From The Meaning of Meaning: A Study of the Influence of Language upon Thought and of the Science of Symbolism (1923) by Ogden and Richards


"Firstly, do we define things or words? To decide this point we have only to notice that if we speak about defining words we refer to something very different from what is referred to, meant, by 'defining things.' When we define words we take another set of words which may be used with the same referent as the first, i.e., we substitute a symbol which will be better understood in a given situation. With things, on the other hand, no such substitution is involved. A so-called definition of a horse as opposed to the definition of the word 'horse,' is a statement about it enumerating properties by means of which it may be compared with and distinguished from other things."
. . .
"They [definitions] are relevant to some purpose or situation, and consequently are applicable only over a restricted field or 'universe of discourse.' For some definitions, those of physics, for instance, this universe is very wide."
. . .
"And here we pause at the very pertinent question: "What then from the psychological point of view is this MEANING?" The answer is given without hesitation and in italics-" From the psychological point of view, MEANING is context." To explain: In every perception, or group of sensations and images, "the associated images form as it were a context or 'fringe' which binds together the whole and gives it a definite MEANING," and it is this "fringe of MEANING that makes the sensations not 'mere' sensations but symbols of a physical object."

From Ontology of Language: What is a Concept? by Fattie
"Furthermore, these objects of our environment are also used in associations which explicitly define and provide some intended meaning, like a type of motion.
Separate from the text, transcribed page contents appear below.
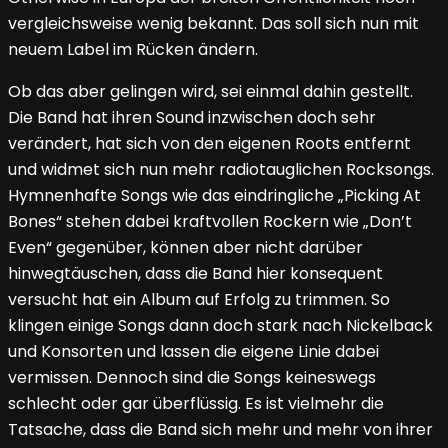
vergleichsweise wenig bekannt. Das soll sich nun mit
neuem Label im Rücken ändern.
Ob das aber gelingen wird, sei einmal dahin gestellt.
Die Band hat ihren Sound inzwischen doch sehr
verändert, hat sich von den eigenen Roots entfernt
und widmet sich nun mehr radiotauglichen Rocksongs.
Hymnenhafte Songs wie das eindringliche „Picking At
Bones“ stehen dabei kraftvollen Rockern wie „Don’t
Even“ gegenüber, können aber nicht darüber
hinwegtäuschen, dass die Band hier konsequent
versucht hat ein Album auf Erfolg zu trimmen. So
klingen einige Songs dann doch stark nach Nickelback
und Konsorten und lassen die eigene Linie dabei
vermissen. Dennoch sind die Songs keineswegs
schlecht oder gar überflüssig. Es ist vielmehr die
Tatsache, dass die Band sich mehr und mehr von ihrer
In the above example[the ball fell to the floor.], the word “fell” is a dynamic concept which describes and gives meaning to the relation between 2 objects, specifically, the motion between the ball and the floor. It is impossible to define the word “fell” without associating at least 2 objects. For example, you CANNOT define “fell” by simply referencing the ball by itself without any other relation. You cannot even imagine a lone ball falling in a Universe that is comprised of a single lonely ball. Even the dynamic concepts of energy, mass, time, field or force cannot even be imagined or conceptualized on a lonely object. Not even God Almighty can conceptualize them! Now you should be able to understand exactly why ENERGY, MASS, TIME, FIELD and FORCE do not exist, they never have....and they never will."

"Meaning is what WE explicitly define in the relation within each concept. Concepts don’t magically self-acquire meaning nor are they devoid of meaning, despite what some people will have you believe."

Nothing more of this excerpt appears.